April 19, 2009
Can I Get An Amen?
2009 | EmArcy Records
He left music school for Chet Baker and, not long after, he was in a recording studio hitting with Charles Mingus, the king of justifiable ego. John Scofield was a ripe young-one in the 1970s, a bandleader with a progressive musicality that resulted in some legendary collaborations – with Miles Davis, Pat Methany, Bill Frisell, Jack Dejohnette, and Herbie Hancock. Today, he is a jazz icon.
Scofield has nearly perfected the bebop, his style often copied by admirers. His 36-album discography is a culmination of the finest blues, soul, and funk – a super fine synthesis. But this time, Sco brings it around full circle – piety, my friends!

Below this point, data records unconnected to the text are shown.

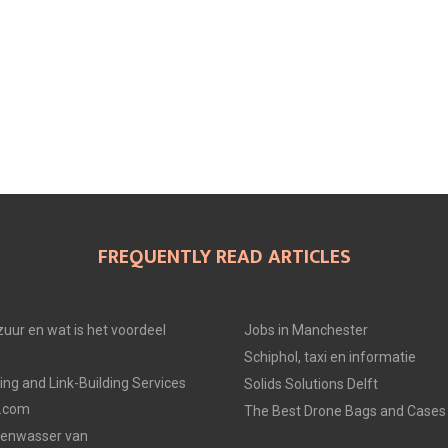
FREQUENTLY READ ARTICLES
uur en wat is het voordeel
Jobs in Manchester
Schiphol, taxi en informatie
ing and Link-Building Services
Solids Solutions Delft
p.com
The Best Drone Bags and Cases 
zenwasser van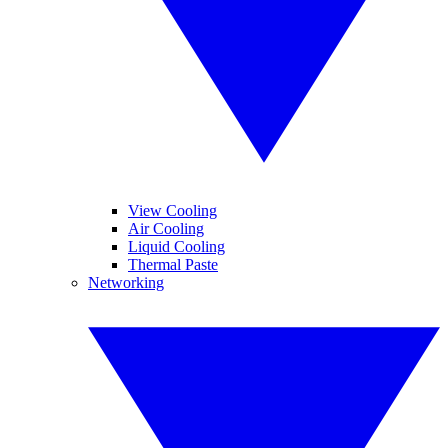
View Cooling
Air Cooling
Liquid Cooling
Thermal Paste
Networking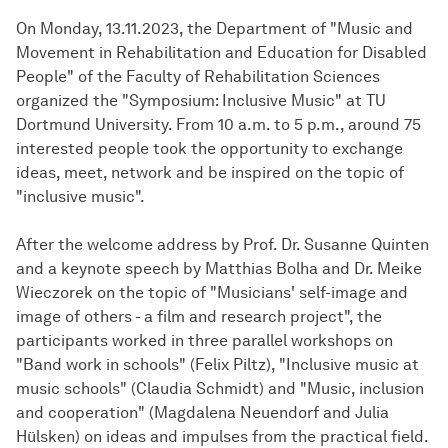
On Monday, 13.11.2023, the Department of "Music and
Movement in Rehabilitation and Education for Disabled
People" of the Faculty of Rehabilitation Sciences
organized the "Symposium: Inclusive Music" at TU
Dortmund University. From 10 a.m. to 5 p.m., around 75
interested people took the opportunity to exchange
ideas, meet, network and be inspired on the topic of
"inclusive music".
After the welcome address by Prof. Dr. Susanne Quinten
and a keynote speech by Matthias Bolha and Dr. Meike
Wieczorek on the topic of "Musicians' self-image and
image of others - a film and research project", the
participants worked in three parallel workshops on
"Band work in schools" (Felix Piltz), "Inclusive music at
music schools" (Claudia Schmidt) and "Music, inclusion
and cooperation" (Magdalena Neuendorf and Julia
Hülsken) on ideas and impulses from the practical field.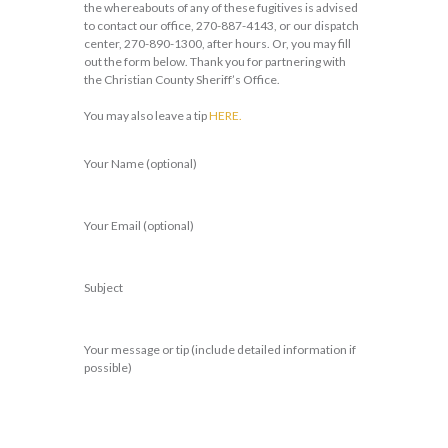
the whereabouts of any of these fugitives is advised
to contact our office, 270-887-4143, or our dispatch
center, 270-890-1300, after hours. Or, you may fill
out the form below. Thank you for partnering with
the Christian County Sheriff’s Office.
You may also leave a tip
HERE.
Your Name (optional)
Your Email (optional)
Subject
Your message or tip (include detailed information if
possible)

Piety Street, released by EmArcy Records a few weeks ago, is an album that can’t be compared to any of Scofield’s previous recordings, yet it seems a logical next step – bringing blues back to its gracious gospel roots. This is not to say Scofield has never played under the influence of gospel before, but it is the first time he has dedicated an entire album to the soul – and to the voice – of the church.
I didn’t know anything about Piety Street before listening, but from the first note I knew it was going to be different. “That’s Enough” opens with a sweet piano solo by Jon Cleary, followed by his rapturous vocals to Jesus. I have to admit, I’ve never been a fan of religious music and typically tune out to anything of the sort. But this time, I was all ears. The collaboration between Scofield, Cleary, George Porter Jr. (bass), Ricky Fataar (drums), John Boutt (vocals), and Shannon Powell (percussion) is an intelligent demonstration and expression of how the blues derives from the heavenly praise of the church. Despite its religiosity, it feels rather secular.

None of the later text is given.